Furthermore, only a Secretary of Semantics can:
* Persuade the Moro separatists to accept the authority of the Philippine government while making them believe they enjoy sovereignty as a separate state.
* Explain the presence of U.S. military forces in the country, while vouching that the Constitutional provision against it is being respected.
* Rationalize how the Philippines can claim full independence from America and full capabilities against foreign aggression, while actually depending on the U.S. for financial and military aid.
* Rationalize a system of justice that favors thieves in office and sends whistle-blowers to jail; incarcerates VIPs and allows them freedom of movement outside jail; clears a supreme court justice of plagiarism and puts the blame on the computer program; and declares midnight appointments invalid, except in the case of the midnight-appointed Chief Justice.
It takes a Secretary of Semantics to explain all of that to a perpetually perplexed populace.
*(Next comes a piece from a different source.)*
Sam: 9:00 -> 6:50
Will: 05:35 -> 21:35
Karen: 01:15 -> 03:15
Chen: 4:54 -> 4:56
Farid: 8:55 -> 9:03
Incidentally, the United States could use the expertise of the Secretary of Semantics to explain how it plans to honor its defense commitment to the Philippines while keeping its hands off China’s bullying of our country.
And Congressman Manny Pacquiao could use the advise of the Secretary of Semantics to explain how he can diligently represent his Sarangani constituents in Congress while actually spending his time in the U.S. training for his fights.
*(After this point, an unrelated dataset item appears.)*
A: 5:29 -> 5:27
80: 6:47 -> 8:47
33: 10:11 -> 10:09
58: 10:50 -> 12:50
It’s still uncertain how the Secretary of Semantics can persuade the Catholic Church that its opposition to the RH bill will be given due course, while Congress actually passes the controversial piece of legislation.
But leave it to the Secretary of Semantics to make black appear white and white look black.
By the way, Truman had other ideas in his memo which Noynoy Aquino might find useful. Truman’s memo adds:
“I have appointed a Secretary for Columnists. His duties are to listen to all radio commentators, read all columnists in the newspapers from ivory tower to lowest gossip, coordinate them and give me the result so I can run the United States and the world as it should be. I have several able men in reserve besides the present holder of the job, because I think in a week or two the present Secretary for Columnists will need the services of a psychiatrist and will in all probability end up in St. Elizabeth’s.
Of course, adding a Secretary for Columnists to the current structure of the communications group could further complicate it. I can almost see Edwin Lacierda’s favorite columnists renaming the palace team, The Four-Headed Hydra.
But then, as the Secretary of Semantics can tell you, four heads are better than none.